16 September 2011 ~ View Comments
PLAN Hospital Ship “Peace Ark” (“和平方舟”号医院船) Embarks on 3-Month Navy Medical Service Mission in CaribbeanChina’s first purpose-built hospital ship, the 10,000-ton Type 920 Daishandao (岱山岛号)-class Peace Ark (和平方舟/AHH 866), has left on a three-month voyage. It will call on ports in Cuba, Jamaica, Trinidad and Tobago, and Costa Rica as part of “Harmonious Mission -2011” (和谐使命—2011). This is China’s first operational naval mission to the Caribbean, and an interesting new use of its increasing naval “soft power.”
In summer 2010, Peace Ark treated over 15,500 people in Indian Ocean and African nations. This is part of a larger pattern in which China’s navy has projected power increasingly beyond the “Near Seas” (Yellow Sea, East China Sea, and South China Sea) in the form of peacetime deployments that do not involve high-intensity military capabilities.
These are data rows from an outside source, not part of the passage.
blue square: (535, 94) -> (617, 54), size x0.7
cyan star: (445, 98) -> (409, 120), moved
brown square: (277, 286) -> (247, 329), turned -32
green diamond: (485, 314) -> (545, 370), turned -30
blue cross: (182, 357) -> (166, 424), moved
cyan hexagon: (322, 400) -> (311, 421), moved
Other examples include the deployment of:
a frigate and military transport aircraft to safeguard the evacuation of Chinese citizens from Libya in February-March 2011
nine (and counting) counter-piracy task forces to deter pirates in the Gulf of Aden since December 2008
These developments suggest increasing capabilities for the PLAN to further common security objectives, a trend that should be welcomed. In the unfortunate event of a U.S.-China conflict, maritime forces would be the most likely to be used against each other; yet they are also the most likely to encounter each other and work together in peacetime. The two nations’ navies and other maritime services have the opportunity, even the duty, to do what other services have not: establish a new and cooperative relationship. Given the unique nature of sea-based presence, port visits, diplomacy, and critical trade relations, maritime forces interact in peacetime differently from other services. For the U.S. and Chinese maritime forces, this generates many compatible and overlapping strategic priorities. Indeed, when seaborne bilateral trade is considered, the two nations already have a major maritime partnership, albeit one in which the military element lags far behind the commercial. Improved confidence and trust can most realistically be achieved piecemeal, in specific functional and geographic areas, with the best approach to direct efforts “from easier to harder,” “from non-traditional to traditional,” and “from further from China to nearer to China.”